In practice, most teams end up using all three
A realistic project uses hex in the stylesheet for compactness, HSL (or OKLCH) in the design tool and any programmatic palette generation for its intuitive controls, and occasionally raw RGB when touching image data directly. There's no reason to pick one notation as a house style for every context — the notation is just a lens on the same underlying value, and the right one depends on what you're doing with it at that moment, not on a general preference.
A quick note on alpha and shorthand variants
Each of the three main notations has an alpha-channel extension worth knowing: 8-digit hex (#FF6347CC, where the last two digits are alpha in hex), rgba(255, 99, 71, 0.8), and hsla(9, 100%, 64%, 0.8). All three are functionally interchangeable with their opaque counterparts once you strip the alpha component, and modern CSS has actually folded rgba()/hsla() into rgb()/hsl() directly — an alpha value can be passed as a fourth, slash-separated argument to the non-"a" function names (rgb(255 99 71 / 0.8)), which is now the preferred syntax in current CSS specs even though the older rgba()/hsla() names remain supported for backward compatibility and aren't going away. Three-digit hex shorthand (#F63 expanding to #FF6633) is a genuinely different, coarser value than its six-digit look-alike unless each digit happens to repeat itself, so treat shorthand hex as its own explicit value rather than assuming it's simply a "compressed" version of a specific six-digit color you had in mind — always expand it and verify before assuming equivalence.

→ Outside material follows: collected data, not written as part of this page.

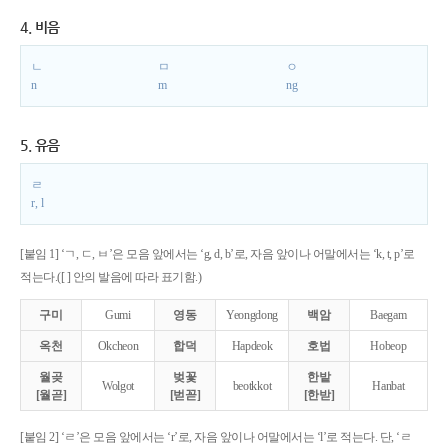
4. 비음
ㄴ
ㅁ
ㅇ
n
m
ng
5. 유음
ㄹ
r, l
[붙임 1] ‘ㄱ, ㄷ, ㅂ’은 모음 앞에서는 ‘g, d, b’로, 자음 앞이나 어말에서는 ‘k, t, p’로
적는다.([ ] 안의 발음에 따라 표기함.)
구미
Gumi
영동
Yeongdong
백암
Baegam
옥천
Okcheon
합덕
Hapdeok
호법
Hobeop
월곶
벚꽃
한밭
Wolgot
beotkkot
Hanbat
[월곧]
[벋꼳]
[한받]
[붙임 2] ‘ㄹ’은 모음 앞에서는 ‘r’로, 자음 앞이나 어말에서는 ‘l’로 적는다. 단, ‘ㄹ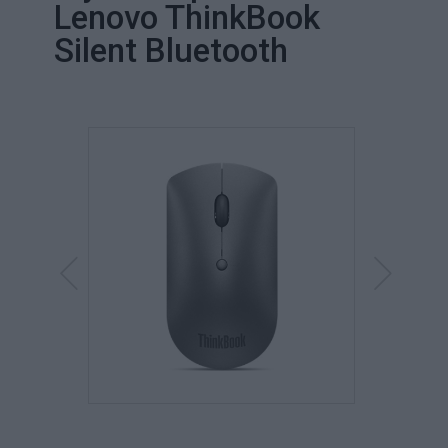
Lenovo ThinkBook
Silent Bluetooth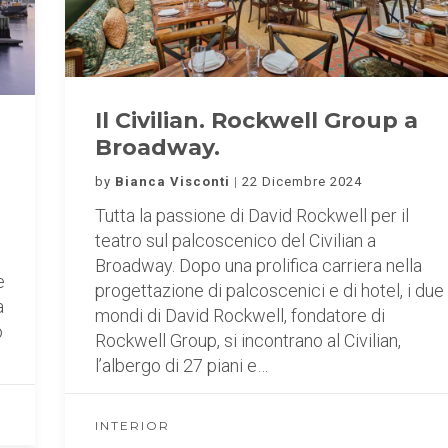
Il Civilian. Rockwell Group a
Broadway.
by
Bianca Visconti
22 Dicembre 2024
Tutta la passione di David Rockwell per il
teatro sul palcoscenico del Civilian a
Broadway. Dopo una prolifica carriera nella
e
progettazione di palcoscenici e di hotel, i due
a
mondi di David Rockwell, fondatore di
o
Rockwell Group, si incontrano al Civilian,
l’albergo di 27 piani e…
INTERIOR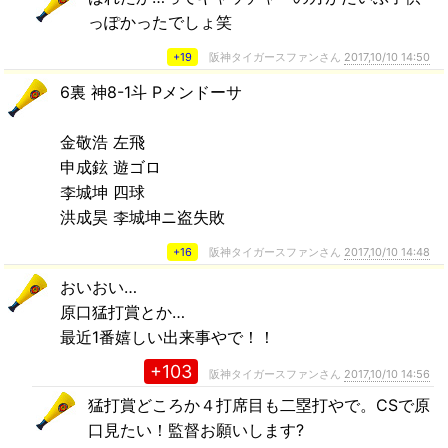
っぽかったでしょ笑
+19
阪神タイガースファンさん
2017,10/10 14:50
6裏 神8-1斗 Pメンドーサ
金敬浩 左飛
申成鉉 遊ゴロ
李城坤 四球
洪成昊 李城坤ニ盗失敗
+16
阪神タイガースファンさん
2017,10/10 14:48
おいおい…
原口猛打賞とか…
最近1番嬉しい出来事やで！！
+103
阪神タイガースファンさん
2017,10/10 14:56
猛打賞どころか４打席目も二塁打やで。CSで原
口見たい！監督お願いします?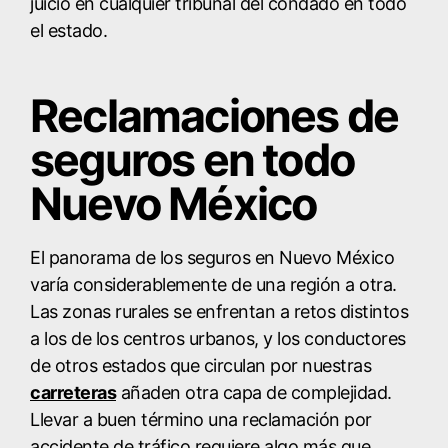
juicio en cualquier tribunal del condado en todo
el estado.
Reclamaciones de
seguros en todo
Nuevo México
El panorama de los seguros en Nuevo México
varía considerablemente de una región a otra.
Las zonas rurales se enfrentan a retos distintos
a los de los centros urbanos, y los conductores
de otros estados que circulan por nuestras
carreteras
añaden otra capa de complejidad.
Llevar a buen término una reclamación por
accidente de tráfico requiere algo más que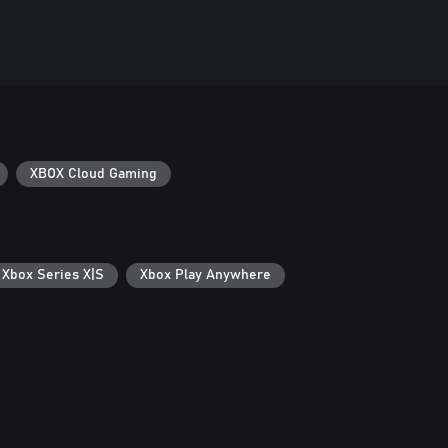
XBOX Cloud Gaming
 Xbox Series X|S
Xbox Play Anywhere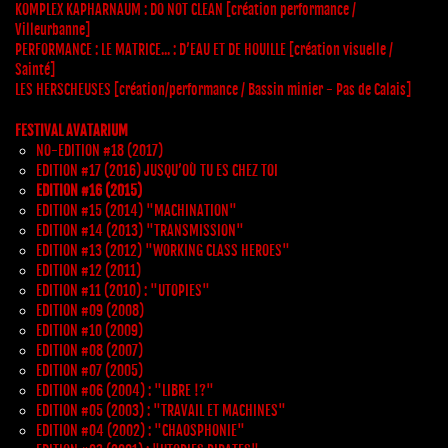
KOMPLEX KAPHARNAUM : DO NOT CLEAN [création performance /
Villeurbanne]
PERFORMANCE : LE MATRICE... : D’EAU ET DE HOUILLE [création visuelle /
Sainté]
LES HERSCHEUSES [création/performance / Bassin minier - Pas de Calais]
FESTIVAL AVATARIUM
NO-EDITION #18 (2017)
EDITION #17 (2016) JUSQU’OÙ TU ES CHEZ TOI
EDITION #16 (2015)
EDITION #15 (2014) "MACHINATION"
EDITION #14 (2013) "TRANSMISSION"
EDITION #13 (2012) "WORKING CLASS HEROES"
EDITION #12 (2011)
EDITION #11 (2010) : "UTOPIES"
EDITION #09 (2008)
EDITION #10 (2009)
EDITION #08 (2007)
EDITION #07 (2005)
EDITION #06 (2004) : "LIBRE !?"
EDITION #05 (2003) : "TRAVAIL ET MACHINES"
EDITION #04 (2002) : "CHAOSPHONIE"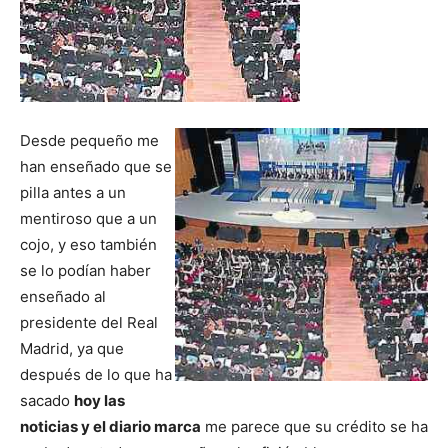
Desde pequeño me
han enseñado que se
pilla antes a un
mentiroso que a un
cojo, y eso también
se lo podían haber
enseñado al
presidente del Real
Madrid, ya que
después de lo que ha
sacado
hoy las
noticias y el diario marca
me parece que su crédito se ha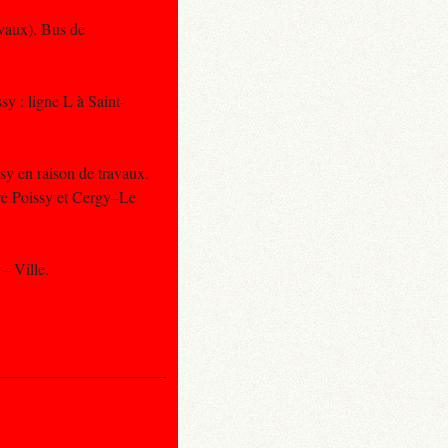
avaux). Bus de
sy : ligne L à Saint-
sy en raison de travaux.
tre Poissy et Cergy–Le
– Ville.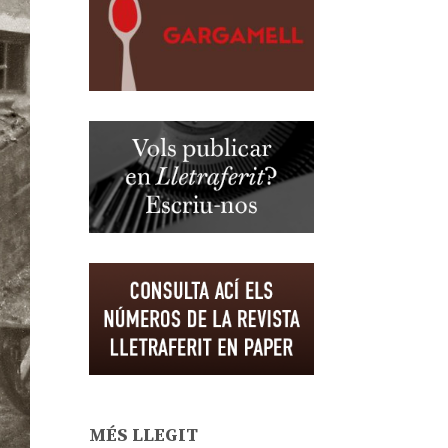
MÉS LLEGIT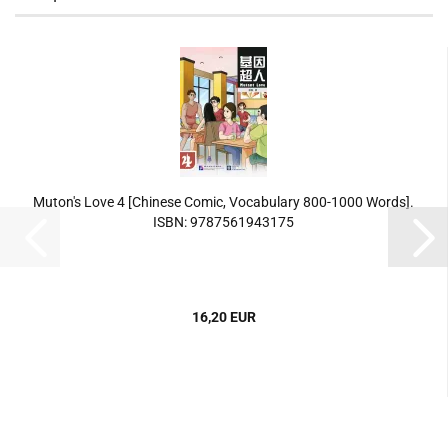
Muton's Love 4 [Chinese Comic, Vocabulary 800-1000 Words].
ISBN: 9787561943175
16,20 EUR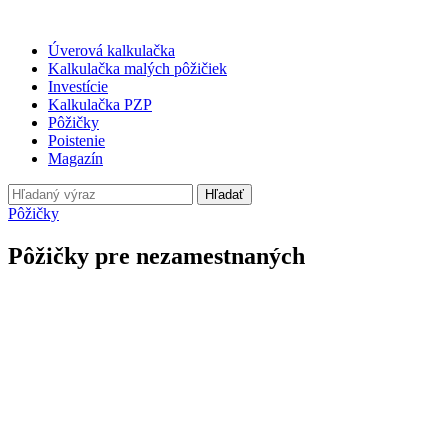
Úverová kalkulačka
Kalkulačka malých pôžičiek
Investície
Kalkulačka PZP
Pôžičky
Poistenie
Magazín
Hľadať
Pôžičky
Pôžičky pre nezamestnaných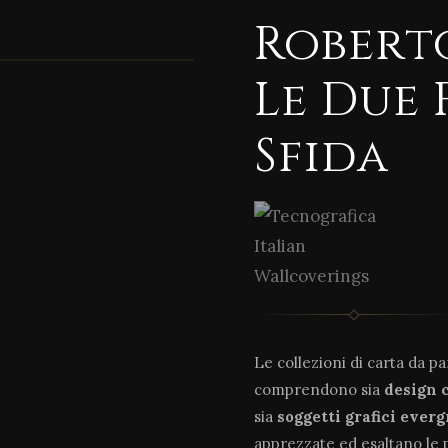
Roberto
Le Due 
Sfida
Le collezioni di carta da p
comprendono sia
design 
sia
soggetti grafici ever
apprezzate ed esaltano le 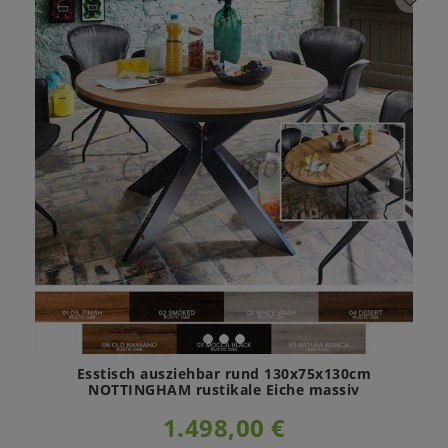
Esstisch ausziehbar rund 130x75x130cm
NOTTINGHAM rustikale Eiche massiv
1.498,00 €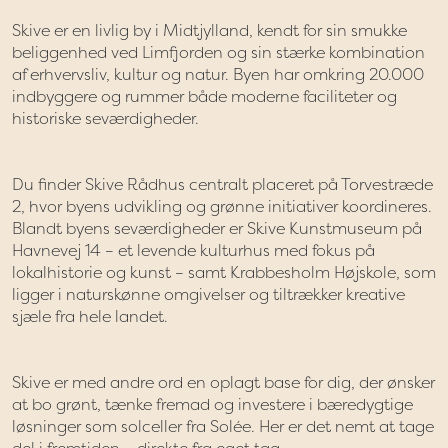
Skive er en livlig by i Midtjylland, kendt for sin smukke
beliggenhed ved Limfjorden og sin stærke kombination
af erhvervsliv, kultur og natur. Byen har omkring 20.000
indbyggere og rummer både moderne faciliteter og
historiske seværdigheder.
Du finder Skive Rådhus centralt placeret på Torvestræde
2, hvor byens udvikling og grønne initiativer koordineres.
Blandt byens seværdigheder er Skive Kunstmuseum på
Havnevej 14 – et levende kulturhus med fokus på
lokalhistorie og kunst – samt Krabbesholm Højskole, som
ligger i naturskønne omgivelser og tiltrækker kreative
sjæle fra hele landet.
Skive er med andre ord en oplagt base for dig, der ønsker
at bo grønt, tænke fremad og investere i bæredygtige
løsninger som solceller fra Solée. Her er det nemt at tage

Where OKLCH fits into this comparison
It's worth being explicit that OKLCH isn't a fourth entry competing on equal footing with hex/RGB/HSL for everyday use — it's a newer, more perceptually accurate cylindrical model solving the specific evenness problem HSL has, and it's covered on its own in what OKLCH is and why it matters rather than folded into this comparison, because the decision to reach for it is driven by a narrower set of use cases (ramps, gradients, programmatic generation) than the everyday hex/RGB/HSL choice this post focuses on.